-- Instructions to follow --
If a picture appears among the records, leave it out and set down everything else exactly as it stands.

━━━━━━━━━━

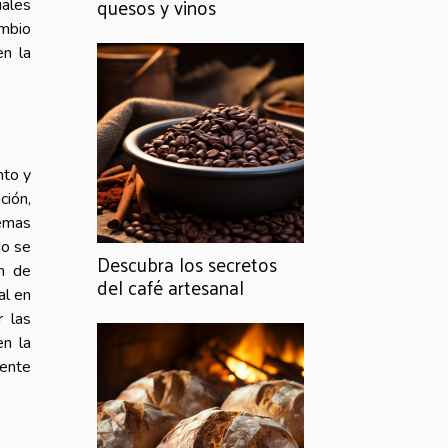
quesos y vinos
iales
ambio
en la
nto y
ción,
yemas
do se
Descubra los secretos
ón de
del café artesanal
al en
r las
en la
rente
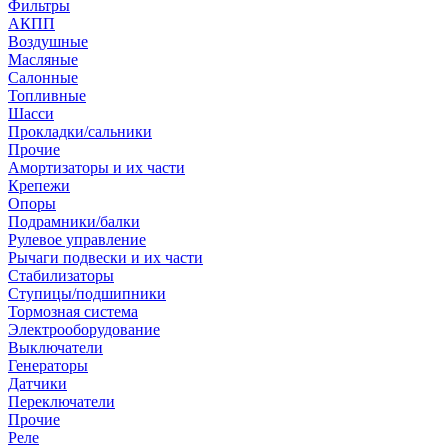
Фильтры
АКПП
Воздушные
Масляные
Салонные
Топливные
Шасси
Прокладки/сальники
Прочие
Амортизаторы и их части
Крепежи
Опоры
Подрамники/балки
Рулевое управление
Рычаги подвески и их части
Стабилизаторы
Ступицы/подшипники
Тормозная система
Электрооборудование
Выключатели
Генераторы
Датчики
Переключатели
Прочие
Реле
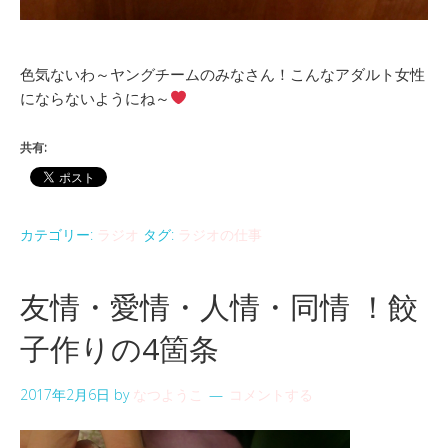
色気ないわ～ヤングチームのみなさん！こんなアダルト女性
にならないようにね～
共有:
カテゴリー:
ラジオ
タグ:
ラジオの仕事
友情・愛情・人情・同情 ！餃
子作りの4箇条
2017年2月6日
by
なつようこ
コメントする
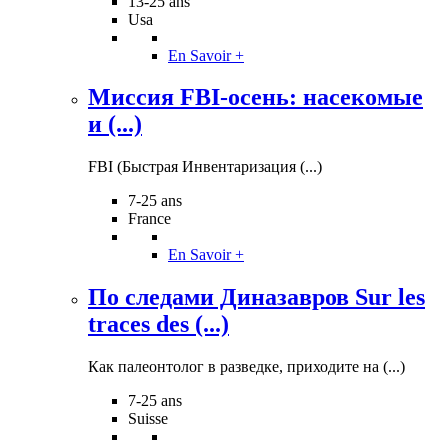
13-25 ans
Usa
En Savoir +
Миссия FBI-осень: насекомые
и (...)
FBI (Быстрая Инвентаризация (...)
7-25 ans
France
En Savoir +
По следами Диназавров Sur les
traces des (...)
Как палеонтолог в разведке, приходите на (...)
7-25 ans
Suisse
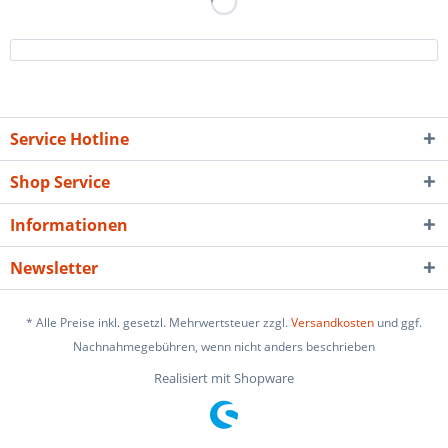
Service Hotline
Shop Service
Informationen
Newsletter
* Alle Preise inkl. gesetzl. Mehrwertsteuer zzgl.
Versandkosten
und ggf.
Nachnahmegebühren, wenn nicht anders beschrieben
Realisiert mit Shopware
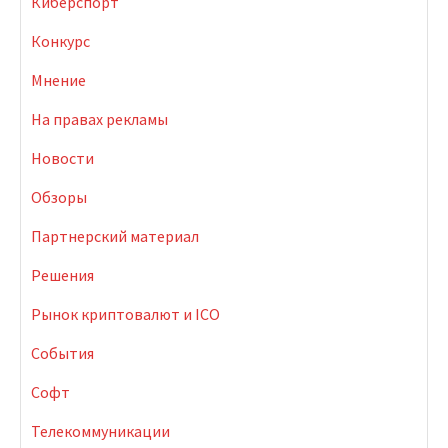
Киберспорт
Конкурс
Мнение
На правах рекламы
Новости
Обзоры
Партнерский материал
Решения
Рынок криптовалют и ICO
События
Софт
Телекоммуникации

━━━━━━━━━━

-- Exercise solution --
quesos y vinos
iales
ambio
en la
nto y
ción,
yemas
do se
Descubra los secretos
ón de
del café artesanal
al en
r las
en la
rente
Фильтры
АКПП
Воздушные
Масляные
Салонные
Топливные
Шасси
Прокладки/сальники
Прочие
Амортизаторы и их части
Крепежи
Опоры
Подрамники/балки
Рулевое управление
Рычаги подвески и их части
Стабилизаторы
Ступицы/подшипники
Тормозная система
Электрооборудование
Выключатели
Генераторы
Датчики
Переключатели
Прочие
Реле
色気ないわ～ヤングチームのみなさん！こんなアダルト女性
にならないようにね～
共有:
カテゴリー:
ラジオ
タグ:
ラジオの仕事
友情・愛情・人情・同情 ！餃
子作りの4箇条
2017年2月6日
by
なつようこ
コメントする
13-25 ans
Usa
En Savoir +
Миссия FBI-осень: насекомые
и (...)
FBI (Быстрая Инвентаризация (...)
7-25 ans
France
En Savoir +
По следами Диназавров Sur les
traces des (...)
Как палеонтолог в разведке, приходите на (...)
7-25 ans
Suisse
Service Hotline
Shop Service
Informationen
Newsletter
* Alle Preise inkl. gesetzl. Mehrwertsteuer zzgl.
Versandkosten
und ggf.
Nachnahmegebühren, wenn nicht anders beschrieben
Realisiert mit Shopware
Киберспорт
Конкурс
Мнение
На правах рекламы
Новости
Обзоры
Партнерский материал
Решения
Рынок криптовалют и ICO
События
Софт
Телекоммуникации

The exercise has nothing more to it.